2. As Mr. Sitarama Rao, the learned advocate for the respondent, has pointed out, Section 8(1) refers to sales, mortgages and leases. A sale or a mortgage with possession or a lease for over twelve years are the only transactions prohibited. In the present case Mr. Govinda Menon was not able to put his case higher than that Ex. D-1 created an interest in immovable property. It is not his case that the transaction in question amounts either to a sale or a mortgage or a lease for over twelve years. In this case the period is admittedly ten years; it is not a mortgage and it is clear from a consideration of the decisions in Semi Chettiar v. Santhanathan Chettiar (1896) 6 M.L.J. 281 : I.L.R. 20 Mad. 58 and Mummikutti v. Puzahkkal Edom I.L.R. (1906) Mad. 353 that this is not a lease either. It is at best a licence or a contract that for a period of ten years the defendant shall have the right to cut and carry away certain trees of a particular girth. Section 8(1) of the Act therefore has no application and it is unnecessary to deal with the several decisions cited by Mr. Govinda Menon to show' that the document in question creates an interest in immovable property. Even if it be held that it creates an interest in immovable property it is not a sale or a mortgage or a lease for over twelve years, and therefore it is valid.

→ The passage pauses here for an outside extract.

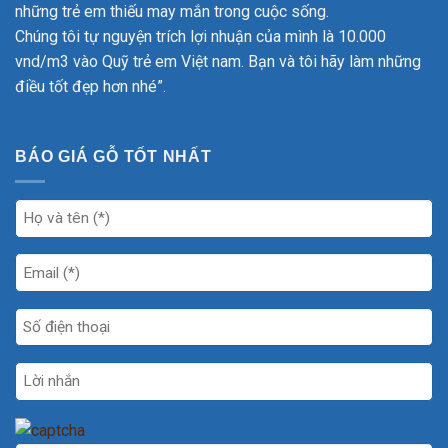
những trẻ em thiếu may mắn trong cuộc sống.
Chúng tôi tự nguyện trích lợi nhuận của mình là 10.000
vnd/m3 vào Quỹ trẻ em Việt nam. Bạn và tôi hãy làm những
điều tốt đẹp hơn nhé”.
BÁO GIÁ GỖ TỐT NHẤT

3. The only other question is whether in the circumstances of the case the lease is beneficial and binding on the tarwad. This question is one of fact. All the relevant circumstances are discussed by the District Judge at great length. This is a virgin forest. Various difficulties were found in the working of it; roads had to be made, bridges had to be constructed over channels and even rivers; and it was found in 1941 that the period which had been fixed first under Ex. D-3 and later under Ex. D-2 was quite insufficient to enable the defendant to work the forest or to recoup the large sum of money advanced by him under the first document as consideration. The length of time to be given in such cases must largely depend upon the circumstances of each case., Having regard to the various considerations set out in the judgment of the lower Courts I cannot say that any ground is shown for interference in second appeal.

4. The second appeal is dismissed with costs. Leave to appeal is refused.